Detaillierte Informationen

Detaillierte Produktbeschreibung

Japanischer Hartriegel Blooming 'Merry Tetra' - Wenn Sie einen Hartriegel suchen, der wie aus einem Märchen aussieht und gleichzeitig „zäh wie Leder“ ist, dann ist dieser Kultivar die ideale Wahl. Er zeichnet sich dadurch aus, dass es sich um eine tetraploide Form handelt, was in der Gartensprache bedeutet, dass er die doppelte Chromosomenzahl hat. Das Ergebnis ist eine Pflanze, die in jeder Hinsicht robuster, fester und widerstandsfähiger ist als gewöhnliche Hartriegel. Er wächst als laubabwerfender, mittelgroßer Strauch oder kleiner Baum mit einem sehr ordentlichen, vasenartigen Habitus, der eine Höhe von etwa 3 bis 4 Metern erreicht. Seine Blüte im Juni ist atemberaubend. Die Blüten (Hochblätter) sind ungewöhnlich groß, haben eine sehr feste, fast wachsartige Textur und eine reinweiße Farbe. Dank ihrer Stärke behalten sie sehr lange ihre perfekte Form und selbst starker Regen kann ihnen kaum etwas anhaben. Die Blätter sind tiefgrün, ledrig und dank ihrer Herkunft deutlich widerstandsfähiger gegen Krankheiten wie Mehltau oder Blattflecken. Im September und Oktober erscheinen am Baum große, tief rosa-rote, erdbeerähnliche Früchte, die bei diesem Kultivar besonders fleischig und dekorativ sind. Die Herbstfärbung ist eine sichere Bank. Im Oktober verwandeln sich die Blätter in ein leuchtendes Spektrum aus Orange, feurigem Rot und Weinrot, was ihn zu einem der auffälligsten Elemente des Herbstgartens macht. Dank seines gesunden Wachstums und seines kompakten Aussehens ist er ein exklusiver Solitär, der in modernen und naturnahen Gärten als Beispiel für Spitzenzüchtung glänzt.

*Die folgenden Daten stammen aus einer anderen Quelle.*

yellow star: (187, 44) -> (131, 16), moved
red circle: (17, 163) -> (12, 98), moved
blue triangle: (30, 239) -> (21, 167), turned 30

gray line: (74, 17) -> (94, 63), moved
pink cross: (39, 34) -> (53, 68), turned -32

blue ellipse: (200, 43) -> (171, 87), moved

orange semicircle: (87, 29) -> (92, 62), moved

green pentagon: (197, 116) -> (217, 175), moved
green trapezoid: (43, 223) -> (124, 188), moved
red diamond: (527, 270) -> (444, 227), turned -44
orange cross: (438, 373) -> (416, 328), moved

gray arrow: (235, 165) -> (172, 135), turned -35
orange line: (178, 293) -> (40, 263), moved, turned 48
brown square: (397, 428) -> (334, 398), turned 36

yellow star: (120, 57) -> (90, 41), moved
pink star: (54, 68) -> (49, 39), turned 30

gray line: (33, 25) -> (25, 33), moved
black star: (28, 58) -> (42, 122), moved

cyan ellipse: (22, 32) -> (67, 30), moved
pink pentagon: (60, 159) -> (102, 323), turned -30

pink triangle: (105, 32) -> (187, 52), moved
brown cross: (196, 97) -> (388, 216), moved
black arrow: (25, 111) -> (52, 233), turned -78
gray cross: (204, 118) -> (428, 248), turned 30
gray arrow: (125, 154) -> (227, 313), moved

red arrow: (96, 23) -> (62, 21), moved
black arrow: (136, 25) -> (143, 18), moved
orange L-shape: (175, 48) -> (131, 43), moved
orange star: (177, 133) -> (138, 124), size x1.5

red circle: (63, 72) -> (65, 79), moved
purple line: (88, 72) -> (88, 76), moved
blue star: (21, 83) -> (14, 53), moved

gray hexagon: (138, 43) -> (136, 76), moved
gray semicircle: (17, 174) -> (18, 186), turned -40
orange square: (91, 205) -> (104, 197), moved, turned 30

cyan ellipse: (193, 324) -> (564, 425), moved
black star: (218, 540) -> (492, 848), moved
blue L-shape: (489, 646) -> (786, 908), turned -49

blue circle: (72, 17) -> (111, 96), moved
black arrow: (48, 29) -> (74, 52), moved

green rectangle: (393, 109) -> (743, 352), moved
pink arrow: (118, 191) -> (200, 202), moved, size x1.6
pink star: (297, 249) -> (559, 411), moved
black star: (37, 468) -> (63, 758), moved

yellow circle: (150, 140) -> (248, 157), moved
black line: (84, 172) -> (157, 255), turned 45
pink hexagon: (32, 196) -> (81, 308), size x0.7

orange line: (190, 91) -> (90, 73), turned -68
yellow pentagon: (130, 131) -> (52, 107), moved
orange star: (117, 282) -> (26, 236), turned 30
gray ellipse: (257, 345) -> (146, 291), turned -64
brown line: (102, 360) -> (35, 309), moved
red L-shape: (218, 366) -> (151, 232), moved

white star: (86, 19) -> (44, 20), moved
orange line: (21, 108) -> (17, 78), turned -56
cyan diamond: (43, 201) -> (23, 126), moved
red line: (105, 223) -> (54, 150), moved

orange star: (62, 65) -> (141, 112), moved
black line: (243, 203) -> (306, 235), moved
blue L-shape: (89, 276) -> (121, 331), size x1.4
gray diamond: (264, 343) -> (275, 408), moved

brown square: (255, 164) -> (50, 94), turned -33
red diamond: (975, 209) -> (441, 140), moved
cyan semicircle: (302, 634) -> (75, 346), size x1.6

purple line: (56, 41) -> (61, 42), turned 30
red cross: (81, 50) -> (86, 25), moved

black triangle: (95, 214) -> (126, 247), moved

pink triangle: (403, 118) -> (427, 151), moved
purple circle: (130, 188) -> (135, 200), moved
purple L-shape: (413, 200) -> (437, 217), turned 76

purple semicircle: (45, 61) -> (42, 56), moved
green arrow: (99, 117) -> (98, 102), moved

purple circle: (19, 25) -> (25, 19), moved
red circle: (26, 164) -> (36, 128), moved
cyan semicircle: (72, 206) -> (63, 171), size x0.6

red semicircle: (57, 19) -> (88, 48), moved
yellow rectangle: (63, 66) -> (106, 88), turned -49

Der Japanische Hartriegel stammt aus Ostasien, genauer gesagt aus Japan, Korea und China. Er erreicht eine Höhe von etwa 5 bis 8 Metern und eine ähnliche Breite und bildet eine elegante und abgerundete Krone. Es sind relativ üppig wachsende Sträucher oder kleine Bäume mit waagerecht bis aufrecht stehenden Ästen, die getrennte Etagen bilden. Seine Blätter sind oval, hellgrün mit einer ausgeprägten Textur. Im Herbst verfärben sie sich feurig rot. Die Blüten erscheinen später als bei anderen Hartriegeln, normalerweise im späten Frühjahr oder frühen Sommer und blühen mehrere Wochen. Es handelt sich um cremeweiße bis hellrosa Blüten, die effektvolle, etagenartige Flächen bilden. Die Früchte sind kleine Beeren, rund geformt, meist orange bis rot gefärbt und reifen im Herbst. Sie erinnern stark an eine schöne, reife Erdbeere. Sie sind essbar und süß. Mit ihrer Präsenz bringt sie Charme, den Zauber der Frühlingsblüten und Herbstfarben in jeden Raum, was ihr Bewunderung und Interesse von Menschen garantiert, die diese unvergessliche Palette natürlicher Schönheit zu schätzen wissen.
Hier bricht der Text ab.